In [2]:
import os, sys, json
import cv2
import numpy as np
import matplotlib.pyplot as plt


In [3]:
# input
data_path = '//home//mayer//LocalRepository//JupyterProjects//MADE_2019_cv//02_CarPlatesOCR//data//'
data_path_generatedPlates = "//home//mayer//LocalRepository//JupyterProjects//MADE_2019_cv//02_CarPlatesOCR//data//train_generated_60k//"
train_file = os.path.join(data_path, 'train.json')
# output
train_seg_file = os.path.join(data_path, 'train_segmentation.json')
train_rec_file = os.path.join(data_path, 'train_recognition.json')
train_rec_file_ext = os.path.join(data_path, 'train_recognitionExt.json')

#### Generate segmentation dataset

In [None]:
# Lets convert bounding boxes to segmentation masks, you can do it on the fly,
# if you've got enough CPU and high num workers
with open(train_file) as rf:
    data = json.load(rf)

for i, elem in enumerate(data):
    if i % 100 == 0:
        print (i, len(data))
    fname = elem['file']
    path = os.path.join(data_path, fname)
    base, ext = os.path.splitext(fname)
    mask_fname = base + '.mask' + ext
    mask_path = os.path.join(data_path, mask_fname)
    nums = elem['nums']

    if not os.path.exists(mask_path):
        img = cv2.imread(path)
        if img is None:
            continue
        mask = np.zeros(shape=img.shape, dtype=np.uint8)
        for num in nums:
            bbox = np.array(num['box'])
            cv2.fillConvexPoly(mask, bbox, (255,255,255))
        cv2.imwrite(mask_path, mask)

    elem['mask'] = mask_fname

In [None]:
with open(train_seg_file, 'w') as wf:
    json.dump(data, wf)

In [None]:
# check data
from detection.dataset import DetectionDataset
#
dataset = DetectionDataset(data_path, config_file=train_seg_file,part=0.001)
print(len(dataset))
image, mask = dataset[0]
print(image.shape)
print(mask.shape)
print(np.max(mask))


#### Generate recognition dataset

In [None]:
# generate ocr dataset
if not os.path.exists(train_rec_file):
    with open(train_file) as rf:
        data = json.load(rf)

    new_data = []
    for i, elem in enumerate(data):
        #if i % 100 == 0:
        #    print (i, len(data))
        img_path = os.path.join(data_path, elem['file'])
        img = cv2.imread(img_path)
        if img is None:
            continue
        for j, true_box in enumerate(elem['nums']):
            base, ext = os.path.splitext(elem['file'])
            addon = base + '.box' + str(j) + ext
            crop_name = os.path.join(data_path, addon)

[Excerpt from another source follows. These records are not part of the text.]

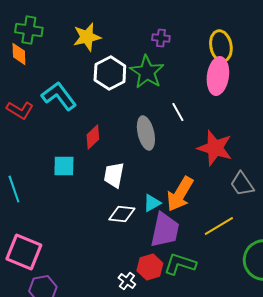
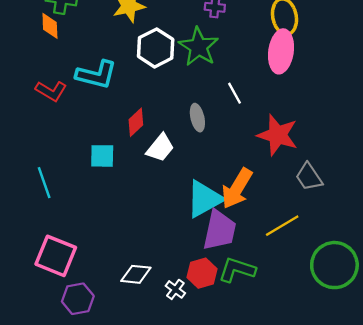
cyan L-shape: (59, 96) -> (96, 75), turned 141
gray ellipse: (146, 133) -> (197, 118), size x0.7
white trapezoid: (114, 175) -> (160, 148), moved, turned -152
cyan triangle: (152, 203) -> (204, 199), size x1.8
white diamond: (122, 214) -> (136, 274), moved

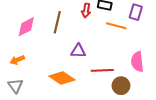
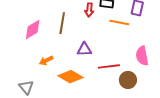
orange arrow: (17, 60) -> (46, 60), moved

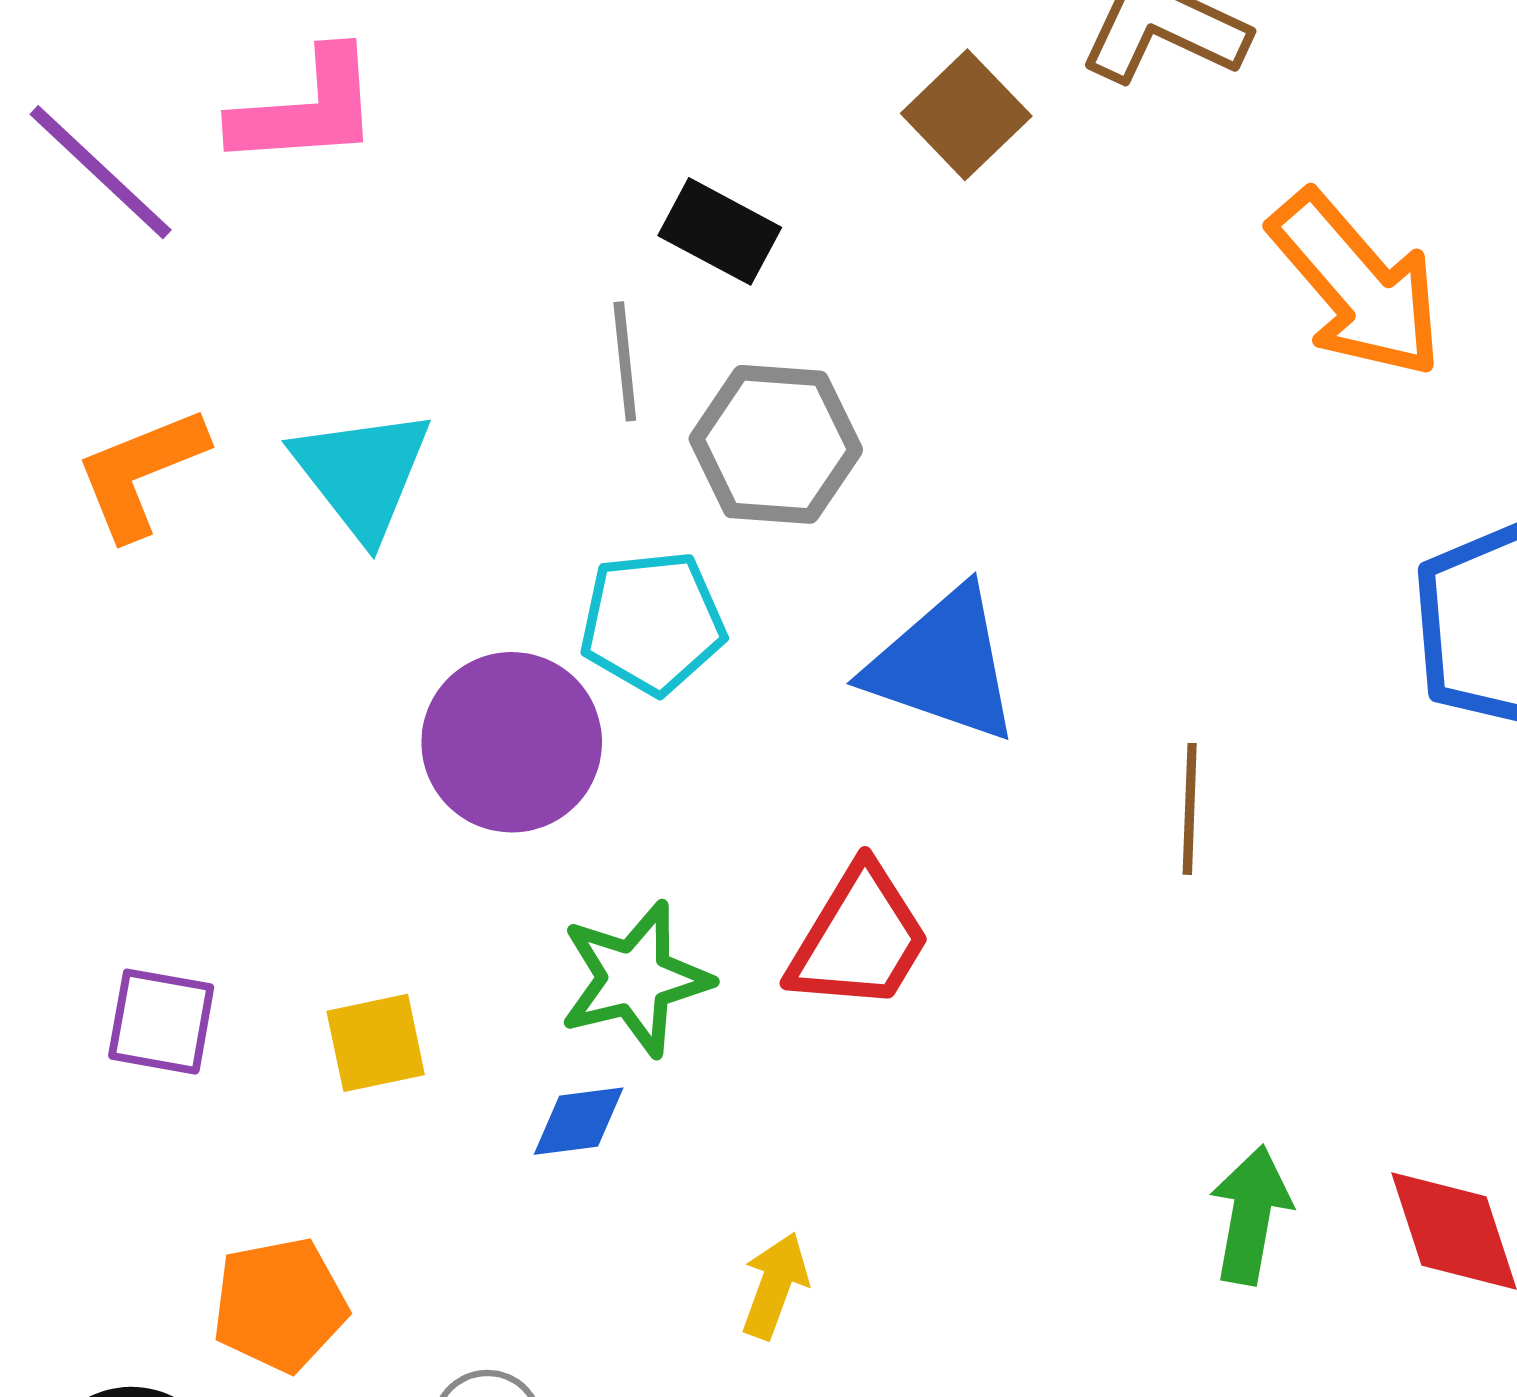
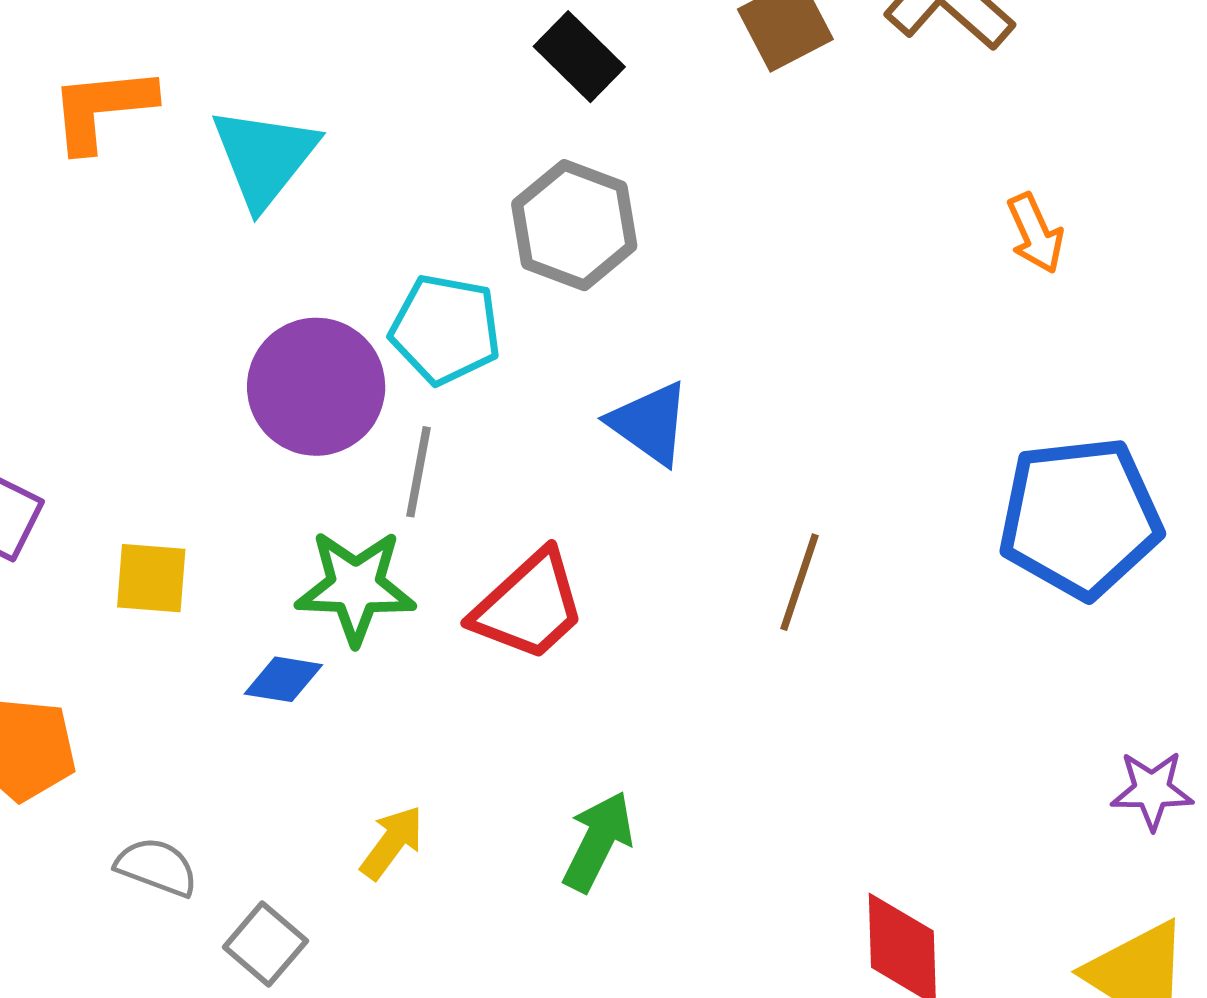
orange arrow: (1357, 285) -> (1035, 233), size x0.5
gray line: (625, 361) -> (418, 472), moved
blue triangle: (943, 665) -> (650, 423), size x0.7
green arrow: (1251, 1215) -> (598, 841), moved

            box = true_box['box']
            x_box = [w[0] for w in box]
            y_box = [w[1] for w in box]
            x1, x2 = max(0, min(x_box)), max(x_box)
            y1, y2 = max(0, min(y_box)), max(y_box)
            crop = img[y1: y2, x1: x2, :] #  TODO: you can normalize bounding box to make the OCR task easier
            cv2.imwrite(crop_name, crop)

            new_data.append(dict(file=addon, text=true_box['text']))
        
    with open(train_rec_file, 'w') as wf:
         json.dump(new_data, wf)

In [None]:
# check
import recognition
#sys.path.insert(0, recognition.__path__[0])
from recognition.dataset import RecognitionDataset
train_dataset = RecognitionDataset(data_path, train_rec_file)
print('Train dataset: {}'.format(len(train_dataset)))
print(train_dataset[0]['image'].shape, train_dataset[0]['text'])

In [None]:
import torch
from recognition.model import RecognitionModel
model = RecognitionModel()
model.eval()
np.random.seed(0)
inputs = torch.Tensor(np.random.normal(size=(11, 3, 32, 320)))
outputs = model.forward(inputs, decode=True)
print(outputs)

#### Generate extended recognition dataset 

In [29]:
# read json with recognition dataset 
with open(train_rec_file) as rf:
    data = json.load(rf)

In [30]:
new_data = []
for root,dirs,names in os.walk(data_path_generatedPlates):
    folder = root.split("//")[-2]
    for name in names:
        new_data.append(dict(file=os.path.join(folder,name), text=name.split(".")[0].upper()))
data.extend(new_data)

In [31]:
with open(train_rec_file_ext, 'w') as wf:
    json.dump(data, wf)